Report only the number of lines in the following entries where the word "những" occurs.

::::::

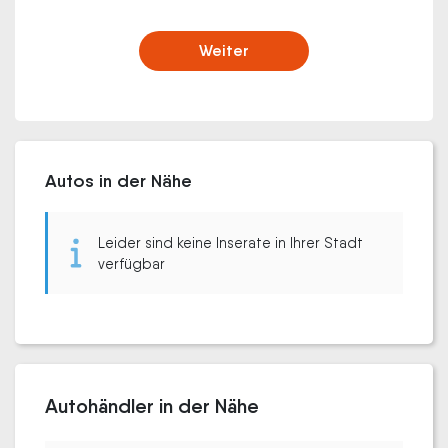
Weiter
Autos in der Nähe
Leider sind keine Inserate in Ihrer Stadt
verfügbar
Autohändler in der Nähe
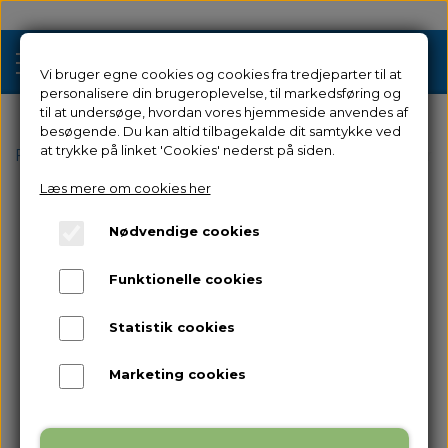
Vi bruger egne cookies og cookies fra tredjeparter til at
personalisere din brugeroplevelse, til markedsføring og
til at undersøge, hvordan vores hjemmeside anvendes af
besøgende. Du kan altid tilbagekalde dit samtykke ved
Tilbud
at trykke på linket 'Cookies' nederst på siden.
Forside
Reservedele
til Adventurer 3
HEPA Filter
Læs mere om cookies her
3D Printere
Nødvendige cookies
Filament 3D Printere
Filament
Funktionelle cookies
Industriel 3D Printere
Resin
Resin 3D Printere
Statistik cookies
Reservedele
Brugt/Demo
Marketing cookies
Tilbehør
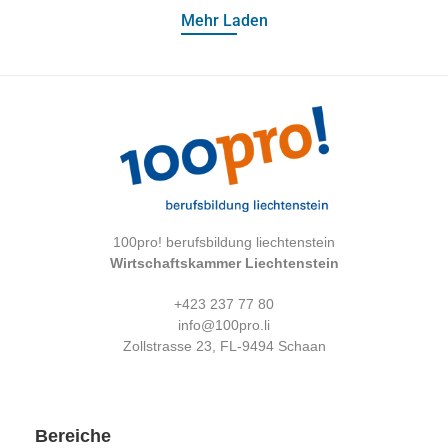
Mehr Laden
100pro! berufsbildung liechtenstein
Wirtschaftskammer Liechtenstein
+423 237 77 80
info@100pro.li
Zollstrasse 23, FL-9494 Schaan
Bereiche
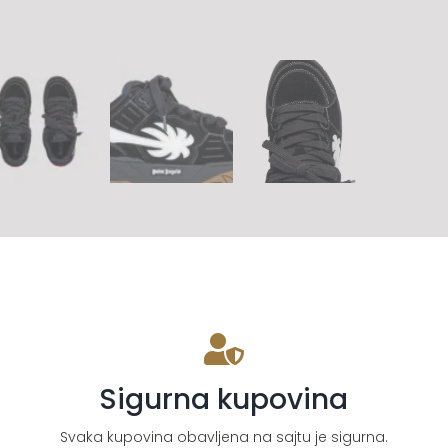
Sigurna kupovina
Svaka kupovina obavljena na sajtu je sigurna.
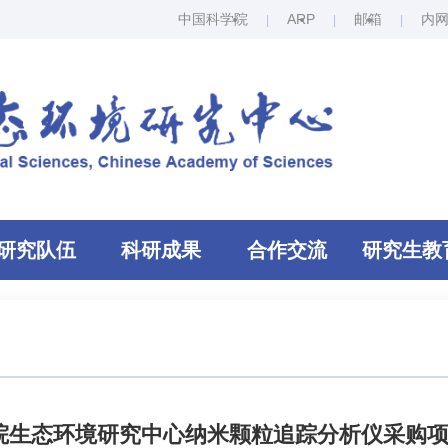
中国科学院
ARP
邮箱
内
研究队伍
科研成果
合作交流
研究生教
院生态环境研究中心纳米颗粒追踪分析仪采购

::::::

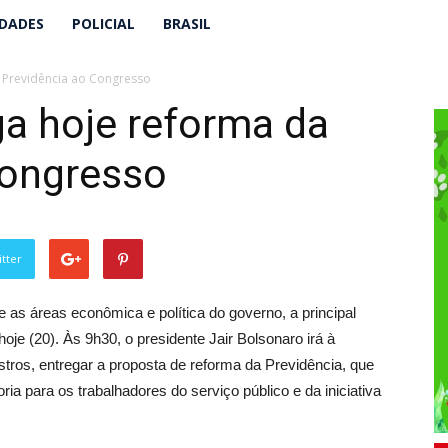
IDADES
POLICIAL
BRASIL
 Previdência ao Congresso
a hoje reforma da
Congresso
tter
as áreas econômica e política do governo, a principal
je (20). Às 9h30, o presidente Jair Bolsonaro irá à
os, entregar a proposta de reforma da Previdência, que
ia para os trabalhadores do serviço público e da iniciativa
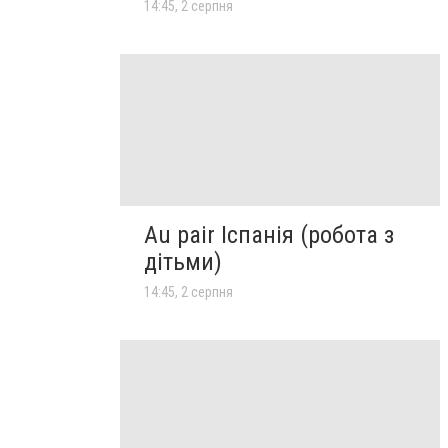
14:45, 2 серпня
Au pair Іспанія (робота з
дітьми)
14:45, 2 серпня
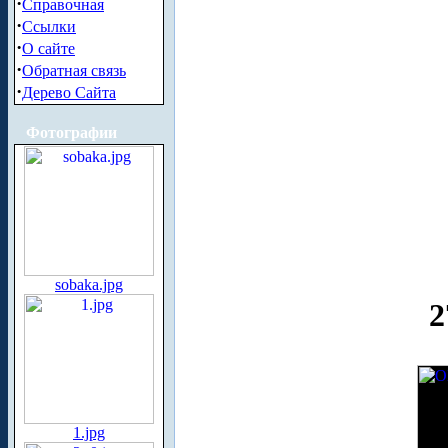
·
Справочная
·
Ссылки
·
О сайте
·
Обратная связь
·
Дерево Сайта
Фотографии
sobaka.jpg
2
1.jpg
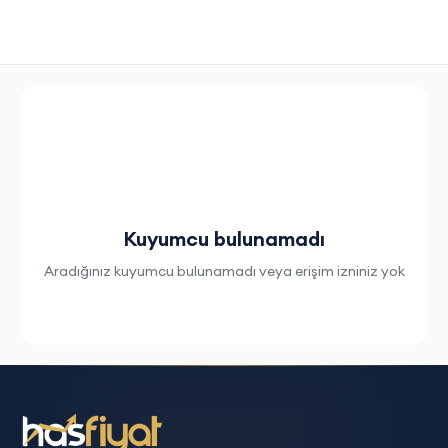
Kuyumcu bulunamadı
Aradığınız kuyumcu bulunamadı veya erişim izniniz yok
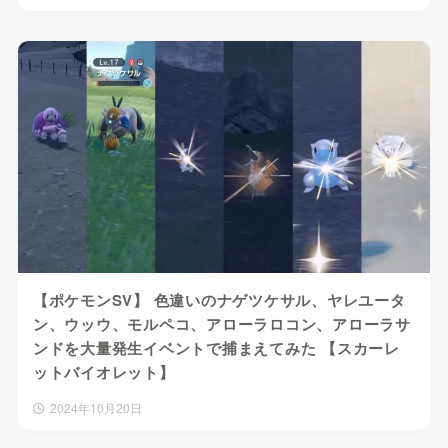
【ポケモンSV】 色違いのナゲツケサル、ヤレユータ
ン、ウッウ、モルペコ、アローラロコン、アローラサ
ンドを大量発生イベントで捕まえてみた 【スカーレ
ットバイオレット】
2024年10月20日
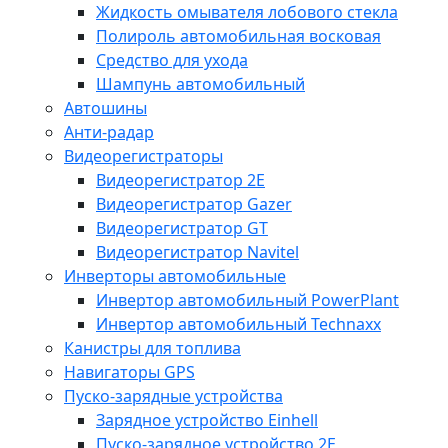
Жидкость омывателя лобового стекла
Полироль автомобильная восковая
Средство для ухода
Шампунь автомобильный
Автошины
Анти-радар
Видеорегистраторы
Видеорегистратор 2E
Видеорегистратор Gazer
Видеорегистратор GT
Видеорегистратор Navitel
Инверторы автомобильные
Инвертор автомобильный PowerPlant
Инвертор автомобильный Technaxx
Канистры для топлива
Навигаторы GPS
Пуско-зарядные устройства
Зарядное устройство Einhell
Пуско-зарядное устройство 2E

::::::

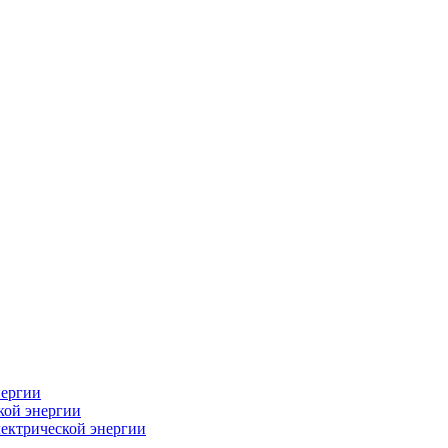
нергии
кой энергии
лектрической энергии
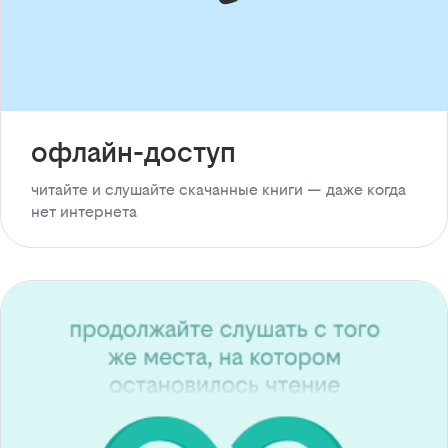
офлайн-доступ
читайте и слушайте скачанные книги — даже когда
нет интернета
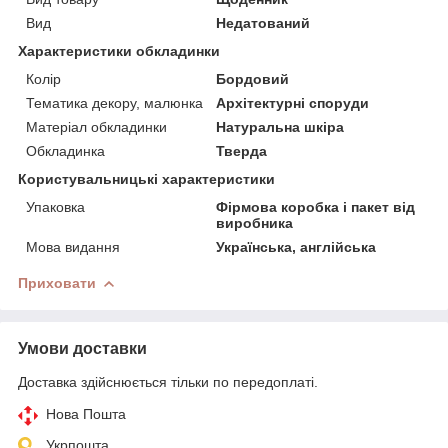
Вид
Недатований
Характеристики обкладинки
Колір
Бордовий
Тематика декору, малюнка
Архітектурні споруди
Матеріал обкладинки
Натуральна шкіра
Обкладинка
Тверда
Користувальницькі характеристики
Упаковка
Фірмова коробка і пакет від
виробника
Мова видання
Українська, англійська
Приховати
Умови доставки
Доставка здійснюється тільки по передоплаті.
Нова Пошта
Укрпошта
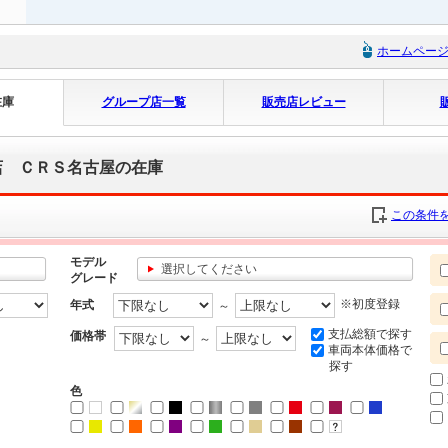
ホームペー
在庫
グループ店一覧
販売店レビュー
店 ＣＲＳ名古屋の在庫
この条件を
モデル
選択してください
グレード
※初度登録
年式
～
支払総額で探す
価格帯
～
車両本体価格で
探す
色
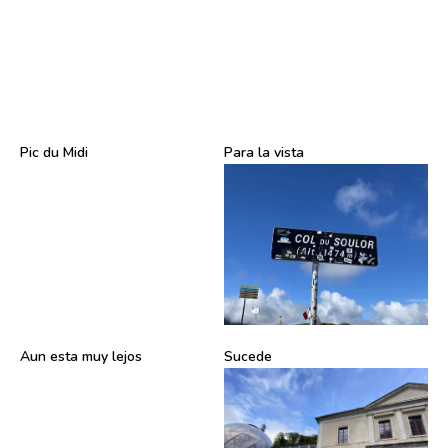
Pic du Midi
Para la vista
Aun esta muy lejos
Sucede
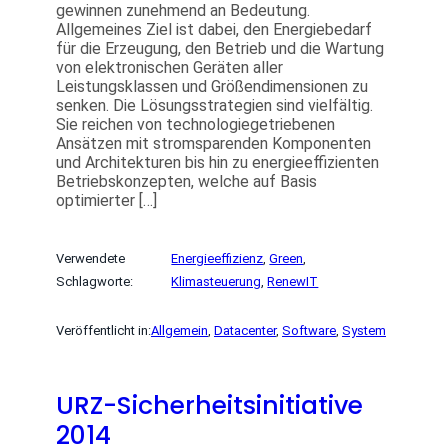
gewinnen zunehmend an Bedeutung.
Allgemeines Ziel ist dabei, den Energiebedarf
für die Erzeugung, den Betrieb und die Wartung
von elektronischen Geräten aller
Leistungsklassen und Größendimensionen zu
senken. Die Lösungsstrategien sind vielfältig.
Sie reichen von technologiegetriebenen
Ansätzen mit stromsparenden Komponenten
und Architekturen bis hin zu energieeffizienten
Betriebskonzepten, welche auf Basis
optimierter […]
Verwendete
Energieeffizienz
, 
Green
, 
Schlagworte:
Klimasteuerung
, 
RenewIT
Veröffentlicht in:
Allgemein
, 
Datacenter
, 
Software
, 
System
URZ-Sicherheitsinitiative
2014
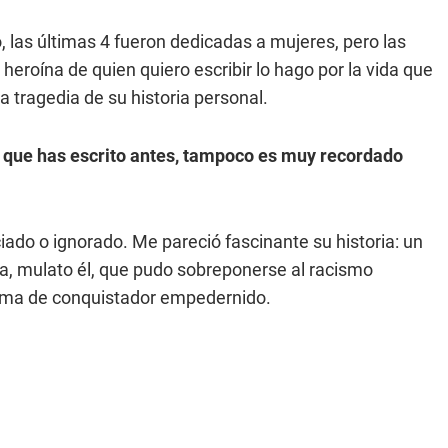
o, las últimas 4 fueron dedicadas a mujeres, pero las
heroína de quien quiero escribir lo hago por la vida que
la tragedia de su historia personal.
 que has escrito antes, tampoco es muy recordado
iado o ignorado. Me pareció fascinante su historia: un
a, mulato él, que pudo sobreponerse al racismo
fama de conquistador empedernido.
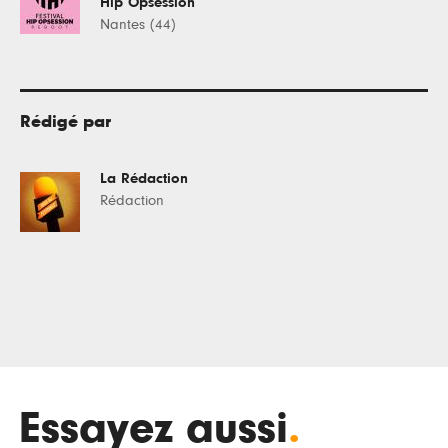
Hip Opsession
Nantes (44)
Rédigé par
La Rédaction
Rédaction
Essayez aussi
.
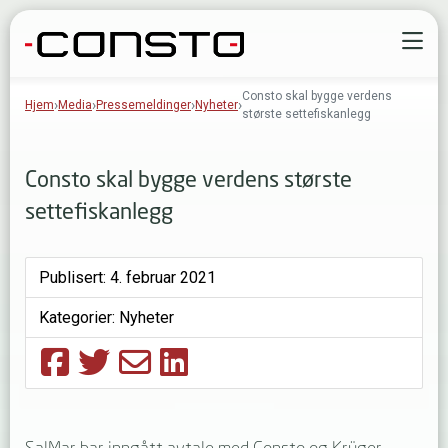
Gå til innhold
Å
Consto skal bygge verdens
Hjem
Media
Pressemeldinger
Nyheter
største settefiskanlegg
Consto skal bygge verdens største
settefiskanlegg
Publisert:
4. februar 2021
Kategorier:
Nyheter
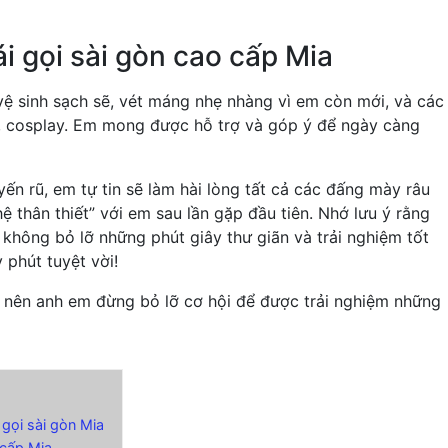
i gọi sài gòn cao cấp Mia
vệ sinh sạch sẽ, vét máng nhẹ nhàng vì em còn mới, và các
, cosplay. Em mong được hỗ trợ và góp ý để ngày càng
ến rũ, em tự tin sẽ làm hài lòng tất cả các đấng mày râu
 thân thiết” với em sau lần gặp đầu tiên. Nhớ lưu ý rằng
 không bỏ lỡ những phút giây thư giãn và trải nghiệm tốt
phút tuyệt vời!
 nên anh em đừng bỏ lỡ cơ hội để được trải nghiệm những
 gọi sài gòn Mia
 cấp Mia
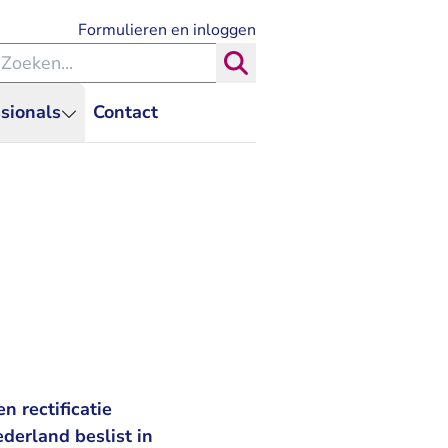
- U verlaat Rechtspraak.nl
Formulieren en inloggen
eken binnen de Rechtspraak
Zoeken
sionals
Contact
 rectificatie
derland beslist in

::::::

### Your solution
2